You know, you would think that, but that's not the case! As someone who is RIGHT in the middle of this I can tell you that the real problem seems to be too many OLDER professionals who THINK that tech-savvy youth are an essential tool for competition. They snap us up like oil at $1.00 a gallon and unleash us onto the Internet, spouting out buzz-words like "blogs!" and "Twitter!" without really understanding what they are doing.
For people like me this is frustrating. I don't WANT to be an internet marketer, but job after job everyone waxes poetic about my electronic accomplishments. Oooh, she's a blooger.
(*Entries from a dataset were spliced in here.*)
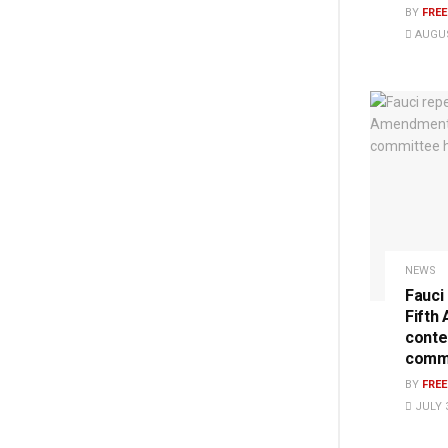
BY
FRE
AUGUS
NEWS
Fauci
Fifth
conte
commi
BY
FRE
JULY 3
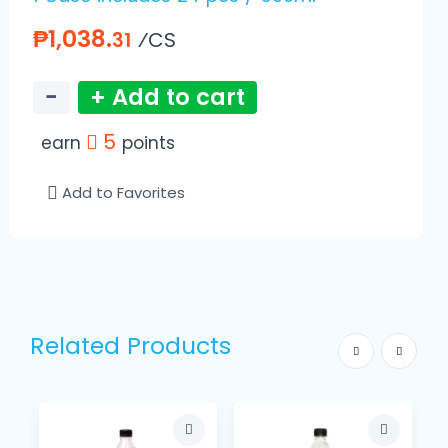
₱1,038.
⁄CS
31
−
+ Add to cart
5
earn
points
Add to Favorites
Related Products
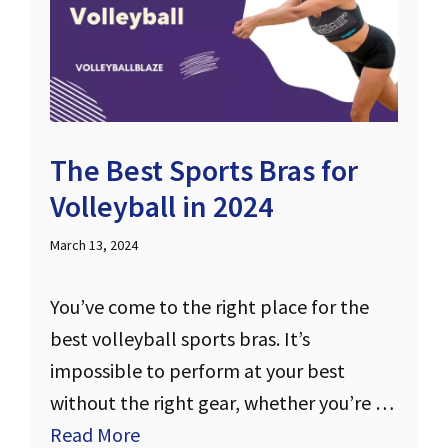
The Best Sports Bras for
Volleyball in 2024
March 13, 2024
You’ve come to the right place for the
best volleyball sports bras. It’s
impossible to perform at your best
without the right gear, whether you’re …
Read More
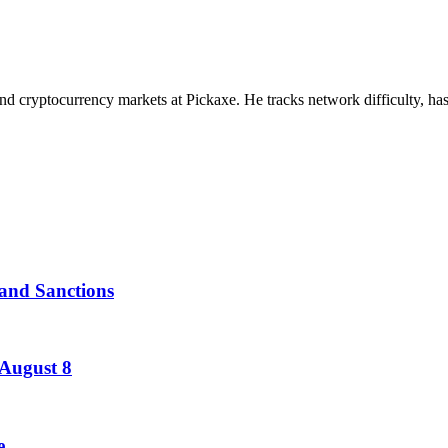
nd cryptocurrency markets at Pickaxe. He tracks network difficulty, has
and Sanctions
 August 8
e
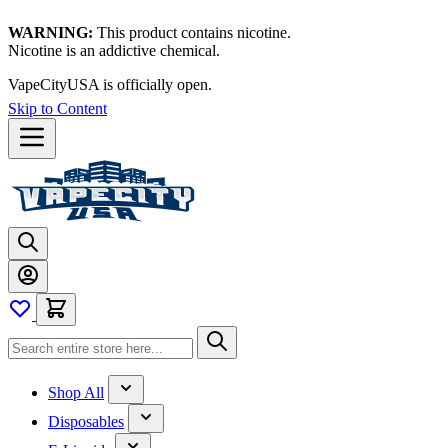
WARNING:
This product contains nicotine.
Nicotine is an addictive chemical.
VapeCityUSA is officially open.
Skip to Content
Shop All
Disposables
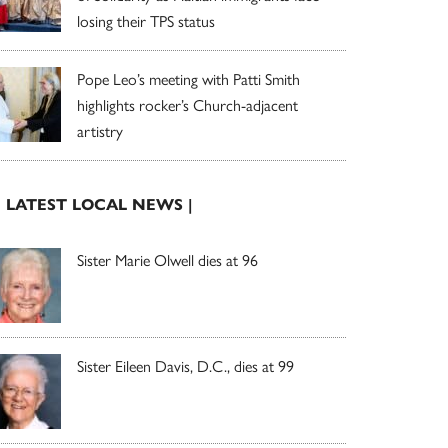
losing their TPS status
Pope Leo’s meeting with Patti Smith
highlights rocker’s Church-adjacent
artistry
| LATEST LOCAL NEWS |
Sister Marie Olwell dies at 96
Sister Eileen Davis, D.C., dies at 99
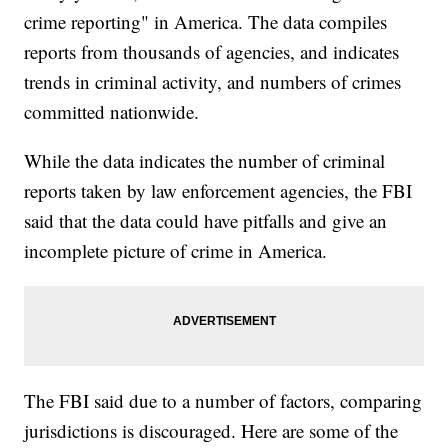
crime reporting" in America. The data compiles
reports from thousands of agencies, and indicates
trends in criminal activity, and numbers of crimes
committed nationwide.
While the data indicates the number of criminal
reports taken by law enforcement agencies, the FBI
said that the data could have pitfalls and give an
incomplete picture of crime in America.
The FBI said due to a number of factors, comparing
jurisdictions is discouraged. Here are some of the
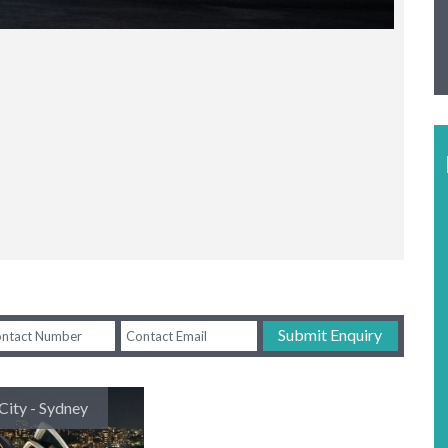
Submit Enquiry
City - Sydney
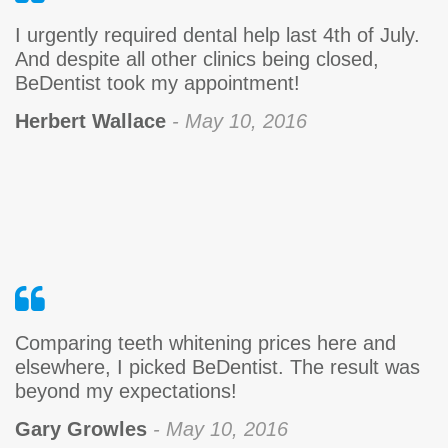
I urgently required dental help last 4th of July.
And despite all other clinics being closed,
BeDentist took my appointment!
Herbert Wallace
- May 10, 2016
Comparing teeth whitening prices here and
elsewhere, I picked BeDentist. The result was
beyond my expectations!
Gary Growles
- May 10, 2016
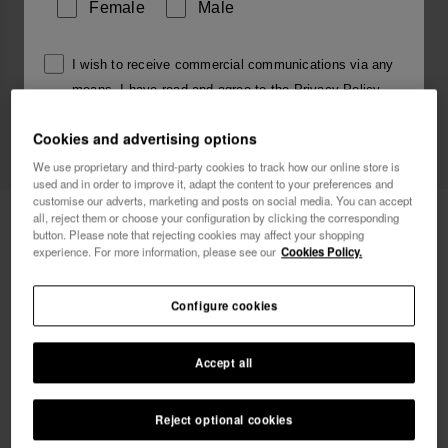
Female
Male
I wish to receive commercial communications via any
means. I have read and agree to the
Privacy Policy
.
Cookies and advertising options
I want 10% OFF
We use proprietary and third-party cookies to track how our online store is
used and in order to improve it, adapt the content to your preferences and
customise our adverts, marketing and posts on social media. You can accept
Havaianas Charms Top Alphabet
£4.00
all, reject them or choose your configuration by clicking the corresponding
button. Please note that rejecting cookies may affect your shopping
experience. For more information, please see our
Cookies Policy.
Free shipping on all your orders
Configure cookies
Accept all
Reject optional cookies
Oooh, she's a traffic driver. Oooh she dominates Google Maps. Let's hire her and her and have her do internet stuff, then tell everyone she's a 'genius' and a 'whiz kid'.
I guess the real problem comes in when such professionals unleash kids who have the same experiences I mentioned above, btu who DON'T have backgrounds in communications and PR. Or people skills. Or tact and judgment. Nothing sucks more than having marketing people comment on social media in a scripted, professional, "sell sell sell" kind of way.
Were I asked to repond to a Google Alerts that caught your blog, for example, I would have read a handful of your entries to get a feel for who you are, your sense of humor, your position of influence, etc. I would have seen that you are laid-back and written you a comment as one person to another rather than as marketer to customer (although I would have identified myself.)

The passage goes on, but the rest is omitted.